Atkins cautions against CAD in one of his revisions, warning of the perils of letting an hour become a binge-induced, full-fledged fall from the wagon. For some people, he is absolutely right, but for others, CAD works just fine. Atkins also says that keeping carbs in the system will prevent or inhibit ketosis, along with many of the other benefits of his diet. On this claim, he is mostly incorrect. Many CAD dieters do achieve ketosis, and they experience blood lipid improvements similar to those of Atkins dieters. Initial CAD weight loss is not as dramatic as Atkins Induction, but is fairly comparable afterwards.
Perhaps in part because of his personal charisma (and let's be fair - because his plan works), the Atkins WOL also seems to evoke great loyalty and strict interpretation among its followers. I have seen people argue over what is and is not proper on Induction because something wasn't listed on his approved list of Induction foods, even when the food in question is an Atkins-brand product that is color-coded as safe for Induction, e.g. Atkins own bread and shakes. In the book, which was written before the bread was commercially produced, he says not to use substitute products even if they fit within the Induction gram allowance. Both product labels say they are ok for Induction, but many Atkins adherents say that if you consume them, you are not doing a 'clean' Induction. Atkins Induction, which tends to get generalized as the whole diet even among many low-carbers, is the strictest plan and therefore the easiest to 'cheat' on. If you eat a raw carrot on Atkins, you have eaten a prohibited food for many levels of the plan. When you combine this with a culture that ties moral worth to thinness and associates food deviations with 'sin' you end up a diet plan that often has theological overtones.
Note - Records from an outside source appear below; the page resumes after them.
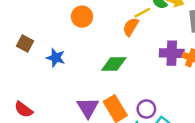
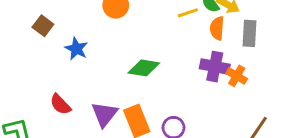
orange semicircle: (131, 27) -> (217, 28), moved, turned -36
red semicircle: (24, 110) -> (60, 104), moved

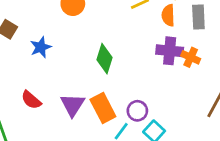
blue star: (76, 49) -> (41, 47), turned 30
green diamond: (144, 68) -> (105, 59), turned -76

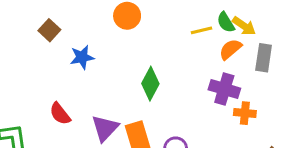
orange semicircle: (168, 15) -> (230, 49), turned 40
orange cross: (191, 57) -> (245, 113), moved, turned -30

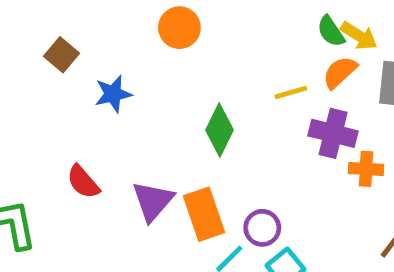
yellow line: (202, 30) -> (291, 92), moved

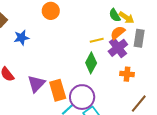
green diamond: (220, 130) -> (91, 63), moved
purple cross: (333, 133) -> (118, 48), moved, turned 36
purple circle: (262, 228) -> (82, 97), size x1.6

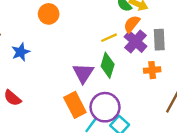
gray rectangle: (139, 38) -> (159, 40), moved
purple triangle: (36, 84) -> (83, 73), moved

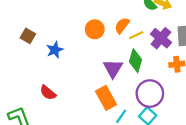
orange circle: (49, 14) -> (95, 29), moved
orange semicircle: (132, 24) -> (122, 25), moved
purple circle: (105, 107) -> (150, 94), moved

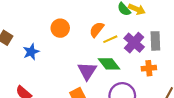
orange circle: (95, 29) -> (60, 28), moved
green diamond: (136, 61) -> (109, 64), turned -55

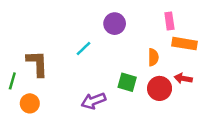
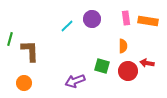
pink rectangle: (169, 21) -> (126, 18), moved
orange rectangle: (184, 44) -> (148, 21), moved
cyan line: (83, 49) -> (67, 26), moved
green line: (12, 81) -> (10, 39), moved

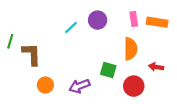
orange semicircle: (123, 46) -> (131, 49), size x1.5
red circle: (128, 71) -> (134, 86), moved
orange circle: (24, 83) -> (45, 85), moved

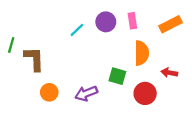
pink rectangle: (134, 19) -> (132, 21), moved
orange rectangle: (157, 22) -> (170, 24), turned -36

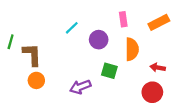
purple circle: (106, 22) -> (99, 40), moved
orange circle: (49, 92) -> (36, 80), moved
red circle: (145, 93) -> (152, 92), moved

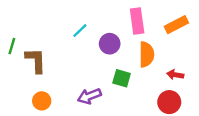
pink rectangle: (123, 19) -> (137, 21), size x1.5
orange circle: (36, 80) -> (42, 101), moved

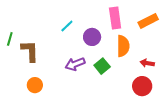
green square: (122, 78) -> (102, 66), turned 35
purple arrow: (89, 96) -> (75, 64), moved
Don't get me wrong here. I am not bashing Atkins, the Atkins WOL or Atkins dieters. I am merely explaining some of the societal level influences that may be operating.
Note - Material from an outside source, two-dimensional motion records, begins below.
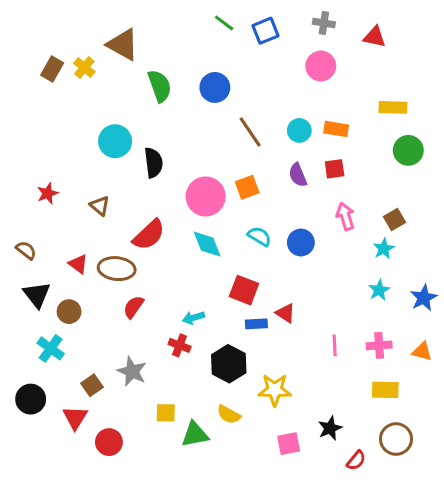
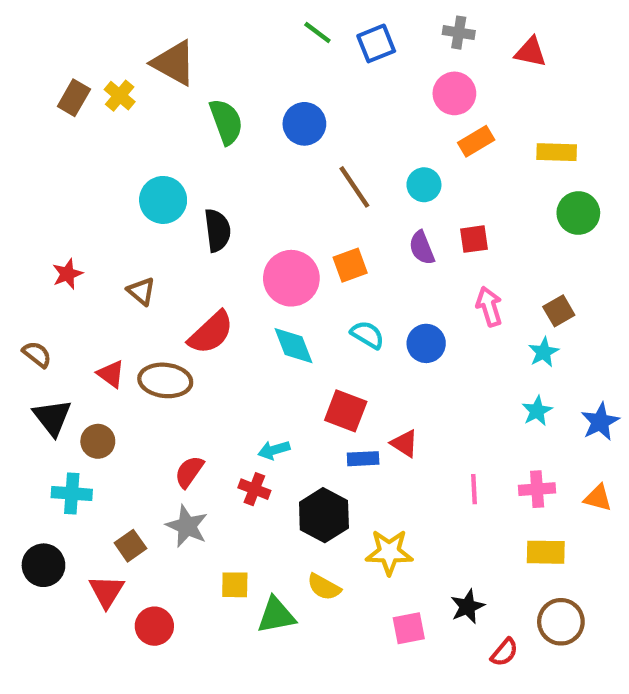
orange rectangle: (336, 129) -> (476, 141), moved, turned -40
red semicircle: (134, 307) -> (189, 472), moved
cyan cross: (51, 348) -> (72, 493), turned -32

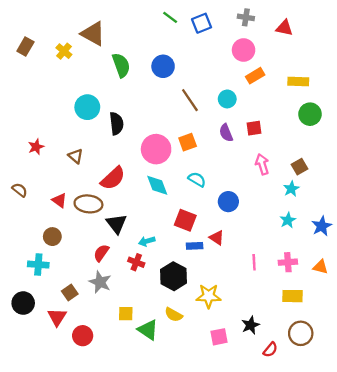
brown rectangle: (74, 98) -> (25, 47), moved
blue circle: (426, 343) -> (228, 202), moved
black triangle: (52, 417) -> (116, 224), moved
green triangle: (276, 615) -> (148, 330), turned 45

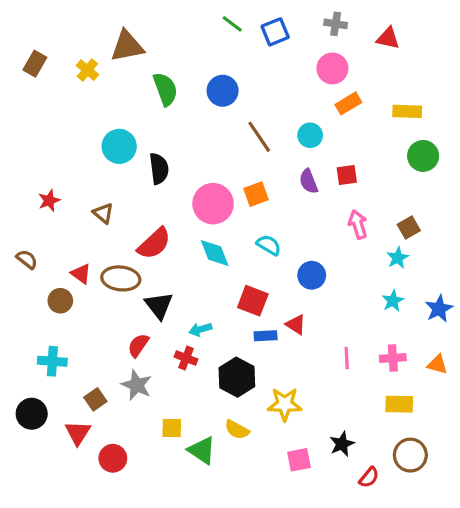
brown triangle: (93, 34) -> (127, 46), turned -40
brown circle: (52, 237) -> (60, 301), moved

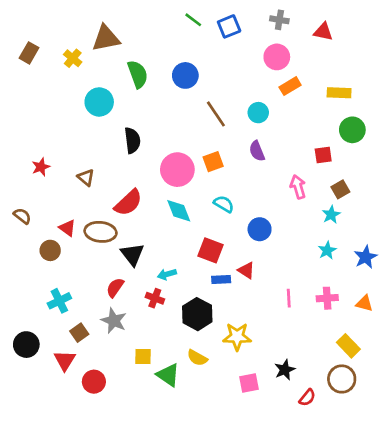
cyan circle: (119, 146) -> (99, 102), moved
red square: (347, 175) -> (323, 155), moved
cyan cross: (52, 361) -> (59, 301), moved, turned -30
yellow rectangle: (399, 404) -> (348, 346), moved, turned 45

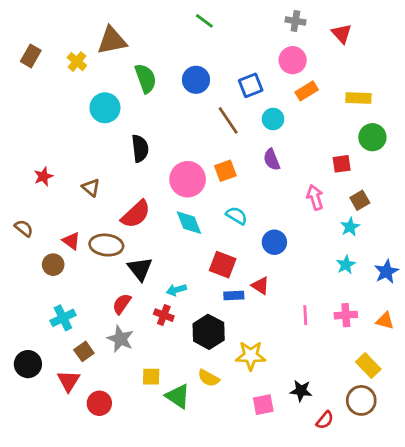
blue square: (229, 26) -> (251, 85), moved
red triangle: (323, 32) -> (342, 34), turned 36
black star: (285, 370) -> (301, 391), turned 30

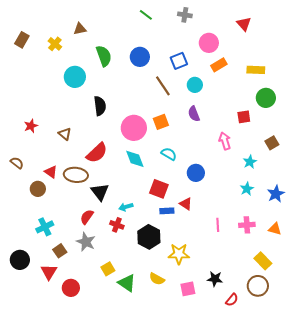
gray cross: (295, 21) -> (185, 15), moved
brown triangle: (112, 41) -> (80, 29), size x0.6
brown square: (360, 200) -> (272, 143), moved
yellow square: (151, 377) -> (108, 269), turned -32
yellow semicircle: (209, 378) -> (157, 279), moved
In my personal view, low-carbers are well served by learning about a variety of plans. We need to understand why the Heller hour doesn't cause an insulin spike (CAD) and how it is similar to a TKD (um, TKD
), what the meatbolic advantage is (Atkins), and how cholesterol can change from pellet formation (bad) to snowflake formation (good) without the actual number changing (PPLP), and a host of other things from other books and other plans.
People stall, they get bored, they adapt and some of them are just plain curious about what else is out there. We need access to all of these plans so that we have a 'toolkit for success' that is equipped for a variety of situations. If all you have is an Atkins screwdriver, you will not be well-served when you face a situation that could easily be solved with a Heller hammer.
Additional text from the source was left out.